Two lines in the listing below mark the span: one contains "You are a GUI" and one contains "This screenshot has". Reproduce both of them and everything between, exactly.

-- Entries shown follows --

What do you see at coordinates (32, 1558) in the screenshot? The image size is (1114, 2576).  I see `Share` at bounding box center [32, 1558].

-- Entries shown concluded --
-- Entries shown follows --

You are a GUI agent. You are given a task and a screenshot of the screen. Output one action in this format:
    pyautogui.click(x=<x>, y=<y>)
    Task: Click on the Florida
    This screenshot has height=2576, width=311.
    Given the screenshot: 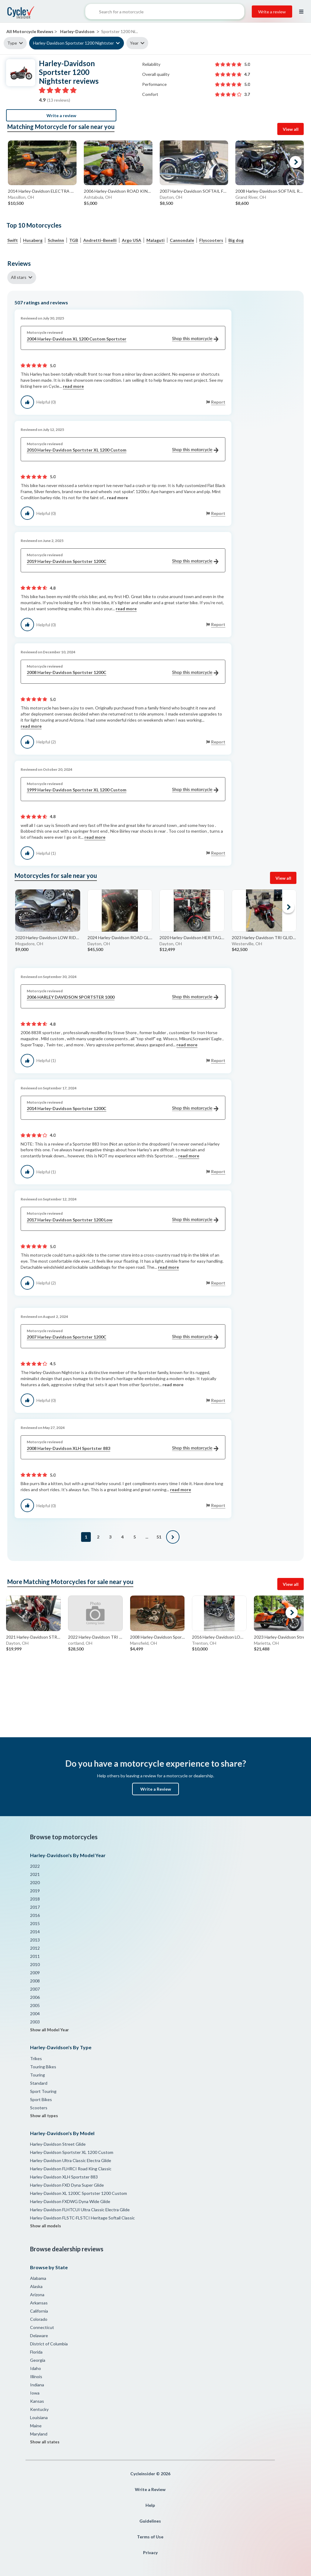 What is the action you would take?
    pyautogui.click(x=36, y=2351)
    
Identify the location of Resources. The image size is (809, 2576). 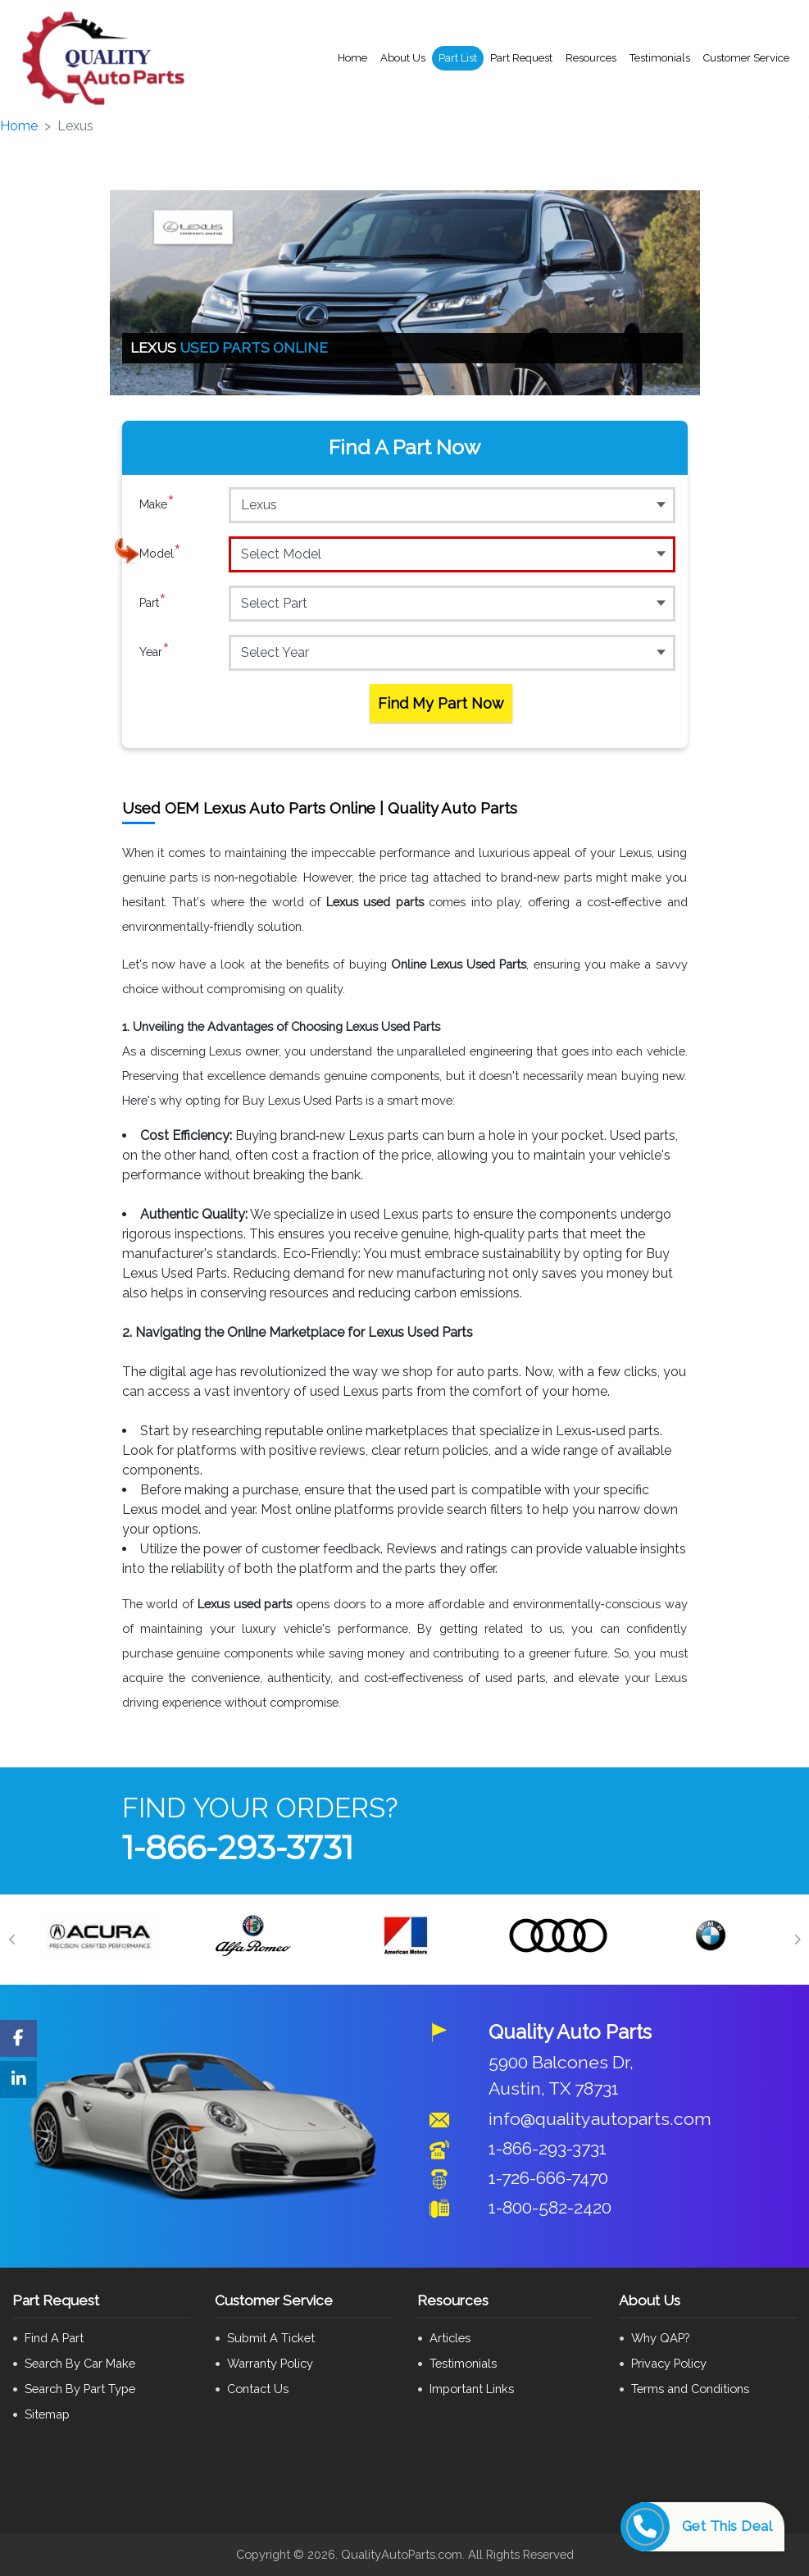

-- Entries shown concluded --

• [Written answer]:
You are a GUI agent. You are given a task and a screenshot of the screen. Output one action in this format:
    pyautogui.click(x=<x>, y=<y>)
    Task: Click on the Florida
    This screenshot has height=2576, width=311.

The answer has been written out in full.